Start at the line in the entries below that contains "ダイソーのこれ使うとめちゃ楽！普通のキーホルダ", stop at the line that contains "Εγγραφές Νεοεισαχθέντων ΣΕΜΦΕ 2025-2026", and output exactly the lines in that span, both ends included.

RAW DATA »
--*--
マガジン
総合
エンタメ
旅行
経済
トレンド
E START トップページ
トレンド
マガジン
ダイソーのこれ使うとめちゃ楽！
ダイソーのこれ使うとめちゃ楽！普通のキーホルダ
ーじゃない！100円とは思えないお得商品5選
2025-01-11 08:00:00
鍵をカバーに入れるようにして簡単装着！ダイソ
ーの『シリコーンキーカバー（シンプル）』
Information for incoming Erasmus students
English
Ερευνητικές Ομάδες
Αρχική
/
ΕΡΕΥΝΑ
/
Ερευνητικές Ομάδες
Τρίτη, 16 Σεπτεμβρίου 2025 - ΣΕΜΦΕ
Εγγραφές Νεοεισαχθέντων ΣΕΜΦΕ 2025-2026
--*--
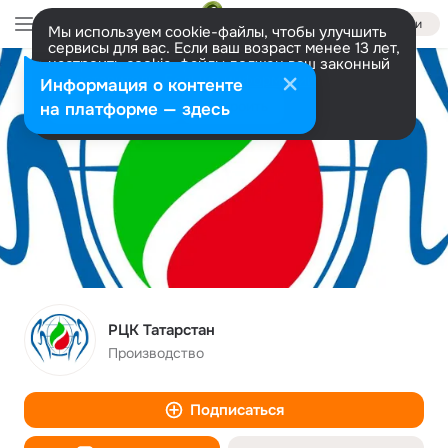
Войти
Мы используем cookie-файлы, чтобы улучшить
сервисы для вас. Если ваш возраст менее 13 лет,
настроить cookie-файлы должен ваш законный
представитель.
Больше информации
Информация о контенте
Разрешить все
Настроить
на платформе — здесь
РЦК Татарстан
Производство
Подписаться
--*--
OUTPUT FOR THIS EXERCISE »
ダイソーのこれ使うとめちゃ楽！普通のキーホルダ
ーじゃない！100円とは思えないお得商品5選
2025-01-11 08:00:00
鍵をカバーに入れるようにして簡単装着！ダイソ
ーの『シリコーンキーカバー（シンプル）』
Information for incoming Erasmus students
English
Ερευνητικές Ομάδες
Αρχική
/
ΕΡΕΥΝΑ
/
Ερευνητικές Ομάδες
Τρίτη, 16 Σεπτεμβρίου 2025 - ΣΕΜΦΕ
Εγγραφές Νεοεισαχθέντων ΣΕΜΦΕ 2025-2026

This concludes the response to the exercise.